At p2=(1 km,4 km,2 day), sample 2 was collected and stored in a lab freezer

 

Your task is to use simple kriging to estimate log-PM2.5 at pk=(1 km ,0 km,3 day). The samples are in a lab freezer and they will be analyzed to get measurements of log-PM2.5 at p1 and p2.

a.     Do you think that the S/TRF X(p) can be assumed to be homogeneous/stationary, and space/time separable?  Justify your answer.

b.     Derive the value of mean value mk and the column mean vector mh. Likewise derive the values of the covariance value ckk, and covariance matrix Ckh and the covariance matrix Chh. What is the variance of log-PM2.5 at p1, p2 and pk?

c.     You have not analyzed sample 1 nor sample 2. What is the expected value of Xk=X(pk) and its 95% confidence interval if you do not know the value of X1=X(p1) and X2=X(p2)?

d.     What is the correlation between Xk and X1 and the correlation between between Xk and X2? Based on this, if you do not have funds to analyze one sample, which one should you analyze?

e.     You are instructed to analyze sample 1 and your measurement indicates that X1= 3.3 log-ppm. Calculate the value of the simple kriging mean and variance of Xk given that X1= 3.3 log-ppm. Show all the hand written steps of your calculations. What is the expected value of Xk and its 95% confidence interval given that X1= 3.3 log-ppm?

f.      You need to quarantine due to COVID-19. Your lab mate analyzes sample 2 and her measurement indicates that X2= 1.8 log-ppm. She does not know your measurement value for X1. Using simple kriging, what is the expected value of Xk and its 95% confidence interval given that X2= 1.8 log-ppm? Again show all your hand written steps of your calculations.
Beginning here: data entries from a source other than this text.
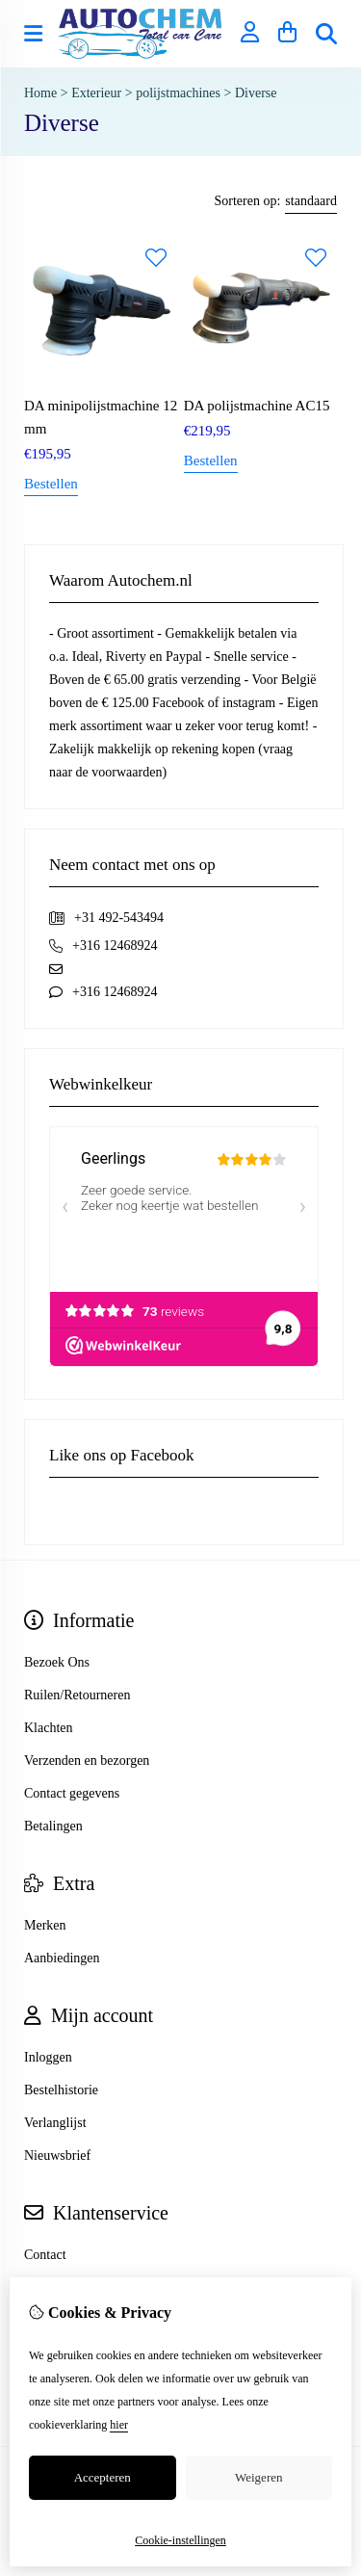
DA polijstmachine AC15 (257, 405)
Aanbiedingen (62, 1958)
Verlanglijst (55, 2123)
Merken (45, 1925)
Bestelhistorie (61, 2090)
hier (119, 2424)
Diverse (256, 93)
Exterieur (96, 93)
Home (40, 93)
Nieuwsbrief (57, 2155)
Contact (45, 2254)
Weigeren (258, 2477)
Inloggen (48, 2057)
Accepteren (102, 2477)
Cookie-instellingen (180, 2540)
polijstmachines (178, 93)
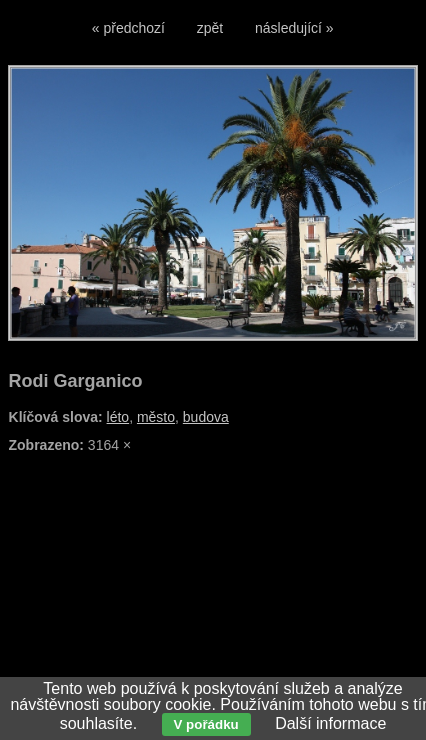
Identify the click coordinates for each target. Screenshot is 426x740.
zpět (210, 28)
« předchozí (128, 28)
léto (118, 417)
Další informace (330, 723)
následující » (294, 28)
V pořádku (206, 724)
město (156, 417)
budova (206, 417)
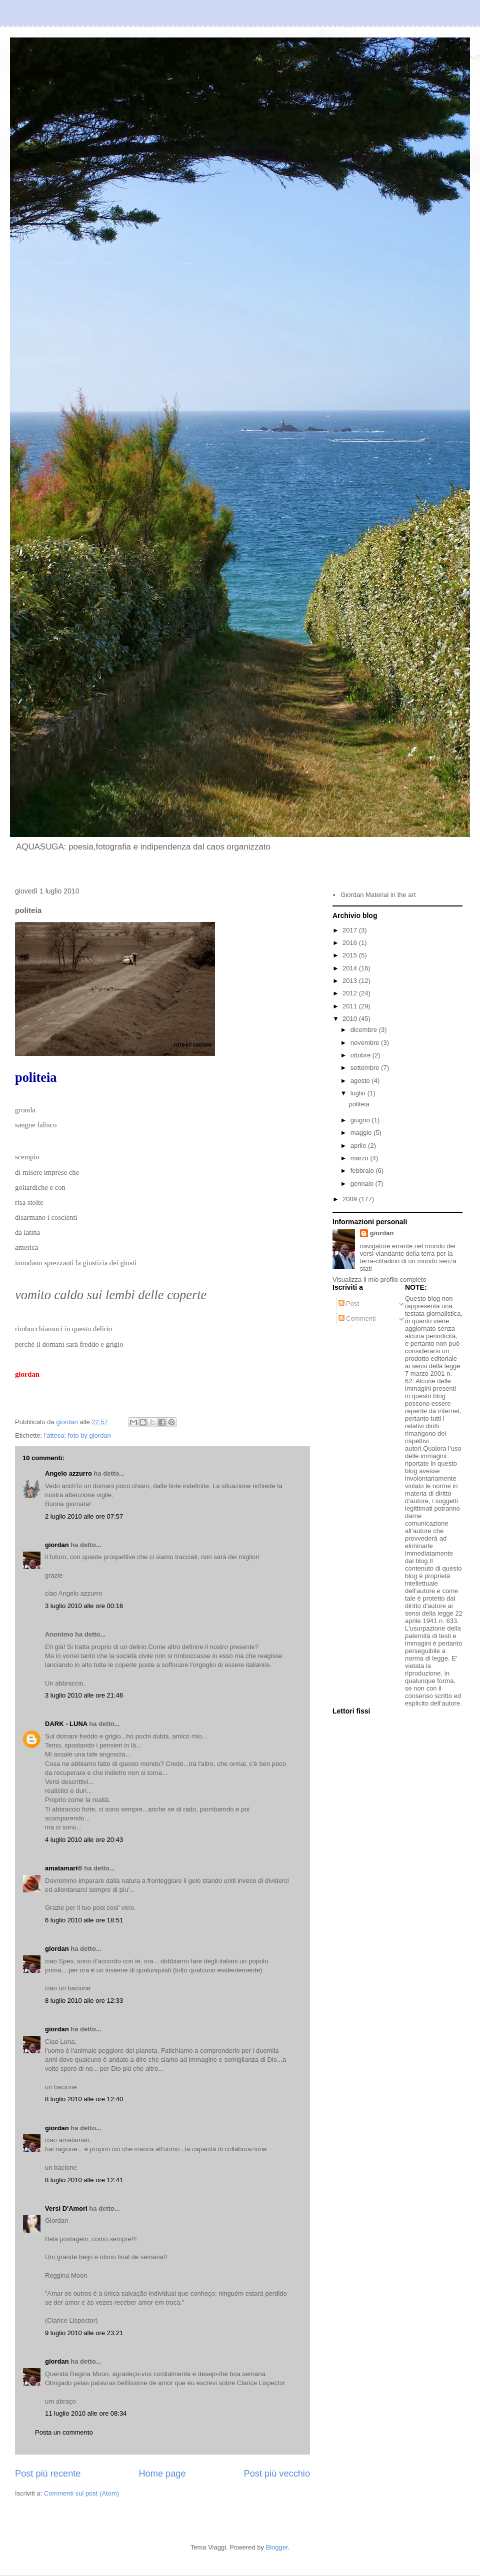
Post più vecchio (277, 2474)
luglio (359, 1093)
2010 (350, 1018)
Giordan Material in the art (378, 894)
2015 (350, 955)
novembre (365, 1042)
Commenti (357, 1318)
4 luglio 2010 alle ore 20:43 (84, 1839)
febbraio (363, 1170)
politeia (358, 1104)
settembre (365, 1067)
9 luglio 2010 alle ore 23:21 (84, 2333)
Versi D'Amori (66, 2208)
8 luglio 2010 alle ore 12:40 (84, 2099)
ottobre (361, 1055)
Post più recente (47, 2474)
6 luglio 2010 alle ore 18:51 (84, 1920)
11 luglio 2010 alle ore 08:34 (85, 2413)
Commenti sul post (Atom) (81, 2493)
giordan (57, 1545)
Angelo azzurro (68, 1473)
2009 (350, 1199)
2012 (350, 993)
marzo (360, 1158)
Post (349, 1303)
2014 (350, 968)
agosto (361, 1080)
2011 (350, 1006)
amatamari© (63, 1868)
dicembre (364, 1029)
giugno (361, 1120)
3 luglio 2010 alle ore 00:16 (84, 1606)
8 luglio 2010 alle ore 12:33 (84, 2000)
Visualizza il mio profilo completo (379, 1279)
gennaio (363, 1183)
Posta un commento (64, 2432)
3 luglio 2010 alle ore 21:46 (84, 1695)
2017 (350, 930)
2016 (350, 942)
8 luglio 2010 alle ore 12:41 (84, 2180)
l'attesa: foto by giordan (77, 1435)
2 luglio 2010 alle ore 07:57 (84, 1516)
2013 (350, 980)
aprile (359, 1145)
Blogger (277, 2547)
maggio (362, 1132)
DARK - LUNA (66, 1723)
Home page (162, 2474)
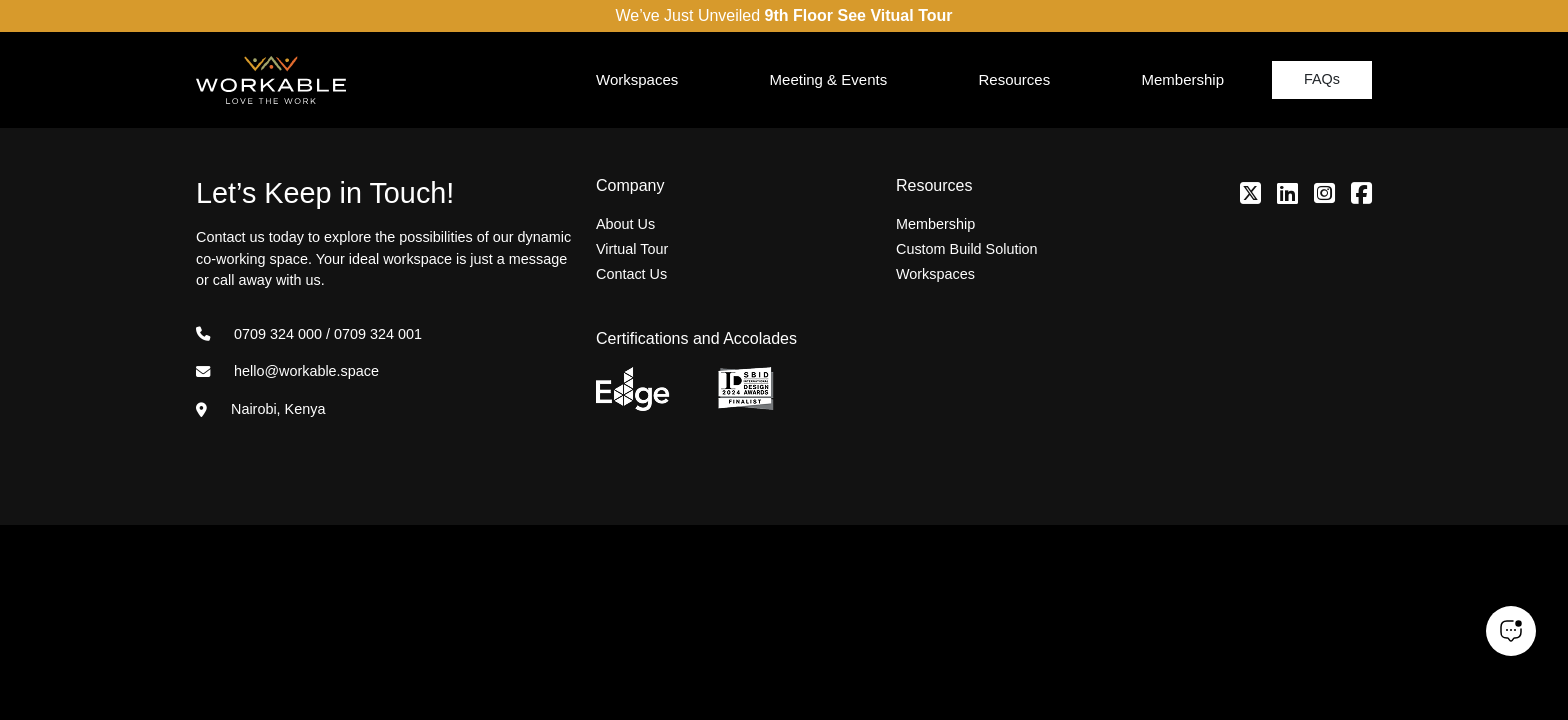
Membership (1182, 79)
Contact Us (631, 274)
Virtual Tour (632, 249)
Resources (1014, 79)
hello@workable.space (287, 371)
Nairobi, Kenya (260, 409)
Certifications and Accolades (696, 338)
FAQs (1322, 79)
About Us (625, 224)
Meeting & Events (829, 79)
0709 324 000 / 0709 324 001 (309, 334)
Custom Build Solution (967, 249)
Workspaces (637, 79)
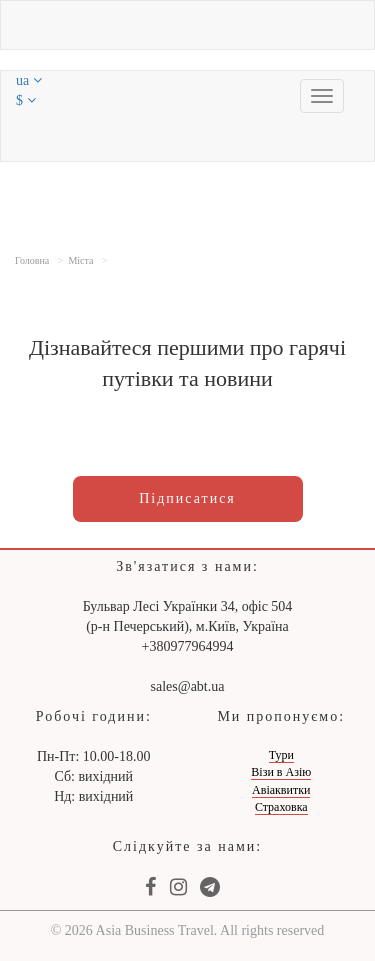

g.     Your quarantine is over, you get back to the lab, and you now know that X1= 3.3 log-ppm and X2= 1.8 log-ppm. Using simple kriging, what is the expected value of Xk and its 95% confidence interval given that X1= 3.3 log-ppm and X2= 1.8 log-ppm? Again show all your hand written steps of your calculations.

 

 

Part 3

Use what you have learned from the BMEGUI tutorials and previous homework to refine the space/time analysis of your project dataset. Prepare and submit a short preliminary draft (less than 8 pages of text and figures) of your final class project report. This report should be well written, it should have an introduction providing background about the environmental contaminant and the research question you plan to address, it should have a materials and method section describing the data you obtained (i.e. exploratory data analysis) and the method and tools you will use to analyze that data (i.e. the BME framework and the BMEGUI tool), and it should have some preliminary results (covariance and maps). Use a “future work” section to describe what you plan to do to complete or further improve the analysis and address your research question.

 

Part 4

Prepare a 3 slides / 3 minutes PowerPoint preliminary final presentation that you will present to the class on the last week of the semester. Generally, this presentation should have one slide on intro and data, one slide on mean trend and covariance model, and one slide on mapping results

 

 

Create a file containing a scan of your hand written work for parts 1 and 2 (named yourfirstname_yourlastname_hwk7_part1and2.pdf) and email it to the TA at the deadline for parts 1 and 2. Create a well written report part 3 and 4 in a file named yourfirstname_yourlastname_hwk7_part3and4.docx and email it to the TA at the deadline for parts 3 and 4.